Antes de aquella reunión, quiso terminar la partida dejada a medias del Daily Fighter. Activó el disco en la consola, volvió a acribillar a su puñetero jefe y practicó un sexo ficticio logrado a través de la estimulación directa del cerebro que no sólo no estaba por debajo del tradicional sino que hasta lo superaba... La consola se desconectó automáticamente al fin de partida, no a una hora programada por él. Cuando miró el reloj, descubrió que era demasiado tarde: de celebrarse aquella reunión, forzosamente habría acabado. Pensó que quizás tendría que haberse preocupado por asegurar su asistencia.

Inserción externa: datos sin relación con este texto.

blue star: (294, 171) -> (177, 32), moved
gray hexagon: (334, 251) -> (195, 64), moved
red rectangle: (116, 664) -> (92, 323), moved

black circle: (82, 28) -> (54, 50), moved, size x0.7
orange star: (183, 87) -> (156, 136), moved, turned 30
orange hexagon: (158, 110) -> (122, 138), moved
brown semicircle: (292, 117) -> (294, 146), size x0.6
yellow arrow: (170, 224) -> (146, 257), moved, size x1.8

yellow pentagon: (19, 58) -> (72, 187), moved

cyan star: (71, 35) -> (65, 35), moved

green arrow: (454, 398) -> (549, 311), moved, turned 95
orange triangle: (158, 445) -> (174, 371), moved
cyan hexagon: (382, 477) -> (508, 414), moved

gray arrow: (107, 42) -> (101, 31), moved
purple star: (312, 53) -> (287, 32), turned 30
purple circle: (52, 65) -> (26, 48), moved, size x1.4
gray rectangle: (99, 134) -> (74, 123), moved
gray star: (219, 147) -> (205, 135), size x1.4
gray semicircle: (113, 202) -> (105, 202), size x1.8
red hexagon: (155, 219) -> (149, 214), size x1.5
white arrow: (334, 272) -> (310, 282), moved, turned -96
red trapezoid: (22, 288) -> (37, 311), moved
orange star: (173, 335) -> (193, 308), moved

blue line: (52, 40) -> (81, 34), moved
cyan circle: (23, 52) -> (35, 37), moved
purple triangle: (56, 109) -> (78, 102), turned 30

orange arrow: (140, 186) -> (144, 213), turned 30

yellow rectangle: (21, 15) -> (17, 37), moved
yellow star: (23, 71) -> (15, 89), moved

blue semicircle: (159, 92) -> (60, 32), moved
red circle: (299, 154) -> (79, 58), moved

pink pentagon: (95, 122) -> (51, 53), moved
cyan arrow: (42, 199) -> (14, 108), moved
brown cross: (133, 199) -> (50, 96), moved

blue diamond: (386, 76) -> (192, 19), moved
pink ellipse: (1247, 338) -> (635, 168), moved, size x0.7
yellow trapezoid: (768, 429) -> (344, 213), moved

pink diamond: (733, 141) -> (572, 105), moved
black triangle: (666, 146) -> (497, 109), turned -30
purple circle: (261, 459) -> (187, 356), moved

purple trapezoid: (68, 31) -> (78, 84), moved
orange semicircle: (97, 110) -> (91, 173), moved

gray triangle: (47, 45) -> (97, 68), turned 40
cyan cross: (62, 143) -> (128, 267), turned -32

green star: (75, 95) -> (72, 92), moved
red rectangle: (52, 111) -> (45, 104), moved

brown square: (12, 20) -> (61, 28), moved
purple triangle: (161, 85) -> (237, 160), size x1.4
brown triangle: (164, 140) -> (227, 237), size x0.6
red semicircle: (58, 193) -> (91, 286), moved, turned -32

Debía acostarse enseguida para recuperar una fracción del sueño atrasado, comer algo también. Pero no quedaban raciones preprocesadas para cocer al microondas rápidamente y le daba pereza cocinar. En un foro, había leído la idea de diseñar un nuevo modelo de neuroconsola que alimentara a los jugadores mediante una sonda y, la verdad, muy descabellado no le parecía... Se retiró a la cama.

        A pesar de todo, no logró dormir inmediatamente. Quizás era por haber descuidado su compromiso, aunque lo juzgaba insuficiente; otra cosa lo rondaba, algo de mayor profundidad, como una antigua discusión existencial consigo mismo cuyo retorno provocaba pensar y continuar desvelándose... Consideró apropiado acostarse con el gorro sensor. Sí, reproduciría el disco Sueño Plácido.